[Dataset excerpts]
───

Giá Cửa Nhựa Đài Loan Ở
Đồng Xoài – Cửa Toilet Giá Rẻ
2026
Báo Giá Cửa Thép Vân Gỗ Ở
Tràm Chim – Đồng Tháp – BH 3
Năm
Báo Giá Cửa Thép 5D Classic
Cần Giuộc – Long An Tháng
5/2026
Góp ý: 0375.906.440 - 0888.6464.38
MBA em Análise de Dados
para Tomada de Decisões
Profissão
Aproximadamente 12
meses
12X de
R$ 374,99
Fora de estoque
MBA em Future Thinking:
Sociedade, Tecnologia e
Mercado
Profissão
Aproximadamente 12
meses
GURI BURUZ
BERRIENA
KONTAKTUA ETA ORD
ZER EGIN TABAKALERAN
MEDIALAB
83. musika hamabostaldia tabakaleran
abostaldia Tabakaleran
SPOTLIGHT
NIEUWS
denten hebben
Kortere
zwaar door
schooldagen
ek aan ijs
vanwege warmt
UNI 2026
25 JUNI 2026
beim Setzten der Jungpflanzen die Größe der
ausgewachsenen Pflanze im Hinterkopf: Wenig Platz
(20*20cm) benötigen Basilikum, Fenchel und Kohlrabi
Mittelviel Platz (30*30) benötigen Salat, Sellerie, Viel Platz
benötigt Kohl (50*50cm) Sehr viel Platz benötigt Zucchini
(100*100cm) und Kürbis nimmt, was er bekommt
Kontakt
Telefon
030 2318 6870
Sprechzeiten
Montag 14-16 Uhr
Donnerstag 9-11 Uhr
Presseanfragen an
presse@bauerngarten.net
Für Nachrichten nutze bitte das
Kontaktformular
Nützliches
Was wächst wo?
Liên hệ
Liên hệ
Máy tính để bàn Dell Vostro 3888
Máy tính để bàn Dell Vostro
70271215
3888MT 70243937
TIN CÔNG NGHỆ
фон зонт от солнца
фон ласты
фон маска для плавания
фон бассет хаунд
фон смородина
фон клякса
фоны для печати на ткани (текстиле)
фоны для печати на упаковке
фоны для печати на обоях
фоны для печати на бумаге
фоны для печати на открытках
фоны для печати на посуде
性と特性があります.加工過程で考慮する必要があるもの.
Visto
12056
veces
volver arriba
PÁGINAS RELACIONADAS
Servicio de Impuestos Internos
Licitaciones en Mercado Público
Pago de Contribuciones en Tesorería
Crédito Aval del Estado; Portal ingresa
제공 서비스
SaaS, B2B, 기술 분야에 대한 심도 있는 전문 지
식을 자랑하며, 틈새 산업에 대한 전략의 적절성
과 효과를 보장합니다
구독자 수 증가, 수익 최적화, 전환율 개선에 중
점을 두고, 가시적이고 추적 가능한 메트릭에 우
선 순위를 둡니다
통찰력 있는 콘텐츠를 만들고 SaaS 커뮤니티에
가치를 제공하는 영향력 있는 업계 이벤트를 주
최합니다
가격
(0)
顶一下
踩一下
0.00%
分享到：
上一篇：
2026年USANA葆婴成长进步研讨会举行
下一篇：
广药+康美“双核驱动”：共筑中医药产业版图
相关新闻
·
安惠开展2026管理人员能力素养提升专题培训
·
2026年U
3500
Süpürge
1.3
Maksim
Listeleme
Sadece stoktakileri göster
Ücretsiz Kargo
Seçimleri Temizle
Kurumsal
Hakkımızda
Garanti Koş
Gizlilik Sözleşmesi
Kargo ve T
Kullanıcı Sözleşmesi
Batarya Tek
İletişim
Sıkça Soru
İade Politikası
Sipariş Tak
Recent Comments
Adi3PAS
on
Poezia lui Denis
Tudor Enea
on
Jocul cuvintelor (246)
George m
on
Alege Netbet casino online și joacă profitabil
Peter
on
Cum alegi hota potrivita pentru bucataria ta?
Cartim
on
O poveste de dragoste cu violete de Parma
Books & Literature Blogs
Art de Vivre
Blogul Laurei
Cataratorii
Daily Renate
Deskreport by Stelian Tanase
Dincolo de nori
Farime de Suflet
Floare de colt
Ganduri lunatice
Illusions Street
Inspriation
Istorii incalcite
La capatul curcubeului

───

Each record above is to be returned verbatim.

# SOLUTION TO THIS EXERCISE
Giá Cửa Nhựa Đài Loan Ở
Đồng Xoài – Cửa Toilet Giá Rẻ
2026
Báo Giá Cửa Thép Vân Gỗ Ở
Tràm Chim – Đồng Tháp – BH 3
Năm
Báo Giá Cửa Thép 5D Classic
Cần Giuộc – Long An Tháng
5/2026
Góp ý: 0375.906.440 - 0888.6464.38
MBA em Análise de Dados
para Tomada de Decisões
Profissão
Aproximadamente 12
meses
12X de
R$ 374,99
Fora de estoque
MBA em Future Thinking:
Sociedade, Tecnologia e
Mercado
Profissão
Aproximadamente 12
meses
GURI BURUZ
BERRIENA
KONTAKTUA ETA ORD
ZER EGIN TABAKALERAN
MEDIALAB
83. musika hamabostaldia tabakaleran
abostaldia Tabakaleran
SPOTLIGHT
NIEUWS
denten hebben
Kortere
zwaar door
schooldagen
ek aan ijs
vanwege warmt
UNI 2026
25 JUNI 2026
beim Setzten der Jungpflanzen die Größe der
ausgewachsenen Pflanze im Hinterkopf: Wenig Platz
(20*20cm) benötigen Basilikum, Fenchel und Kohlrabi
Mittelviel Platz (30*30) benötigen Salat, Sellerie, Viel Platz
benötigt Kohl (50*50cm) Sehr viel Platz benötigt Zucchini
(100*100cm) und Kürbis nimmt, was er bekommt
Kontakt
Telefon
030 2318 6870
Sprechzeiten
Montag 14-16 Uhr
Donnerstag 9-11 Uhr
Presseanfragen an
presse@bauerngarten.net
Für Nachrichten nutze bitte das
Kontaktformular
Nützliches
Was wächst wo?
Liên hệ
Liên hệ
Máy tính để bàn Dell Vostro 3888
Máy tính để bàn Dell Vostro
70271215
3888MT 70243937
TIN CÔNG NGHỆ
фон зонт от солнца
фон ласты
фон маска для плавания
фон бассет хаунд
фон смородина
фон клякса
фоны для печати на ткани (текстиле)
фоны для печати на упаковке
фоны для печати на обоях
фоны для печати на бумаге
фоны для печати на открытках
фоны для печати на посуде
性と特性があります.加工過程で考慮する必要があるもの.
Visto
12056
veces
volver arriba
PÁGINAS RELACIONADAS
Servicio de Impuestos Internos
Licitaciones en Mercado Público
Pago de Contribuciones en Tesorería
Crédito Aval del Estado; Portal ingresa
제공 서비스
SaaS, B2B, 기술 분야에 대한 심도 있는 전문 지
식을 자랑하며, 틈새 산업에 대한 전략의 적절성
과 효과를 보장합니다
구독자 수 증가, 수익 최적화, 전환율 개선에 중
점을 두고, 가시적이고 추적 가능한 메트릭에 우
선 순위를 둡니다
통찰력 있는 콘텐츠를 만들고 SaaS 커뮤니티에
가치를 제공하는 영향력 있는 업계 이벤트를 주
최합니다
가격
(0)
顶一下
踩一下
0.00%
分享到：
上一篇：
2026年USANA葆婴成长进步研讨会举行
下一篇：
广药+康美“双核驱动”：共筑中医药产业版图
相关新闻
·
安惠开展2026管理人员能力素养提升专题培训
·
2026年U
3500
Süpürge
1.3
Maksim
Listeleme
Sadece stoktakileri göster
Ücretsiz Kargo
Seçimleri Temizle
Kurumsal
Hakkımızda
Garanti Koş
Gizlilik Sözleşmesi
Kargo ve T
Kullanıcı Sözleşmesi
Batarya Tek
İletişim
Sıkça Soru
İade Politikası
Sipariş Tak
Recent Comments
Adi3PAS
on
Poezia lui Denis
Tudor Enea
on
Jocul cuvintelor (246)
George m
on
Alege Netbet casino online și joacă profitabil
Peter
on
Cum alegi hota potrivita pentru bucataria ta?
Cartim
on
O poveste de dragoste cu violete de Parma
Books & Literature Blogs
Art de Vivre
Blogul Laurei
Cataratorii
Daily Renate
Deskreport by Stelian Tanase
Dincolo de nori
Farime de Suflet
Floare de colt
Ganduri lunatice
Illusions Street
Inspriation
Istorii incalcite
La capatul curcubeului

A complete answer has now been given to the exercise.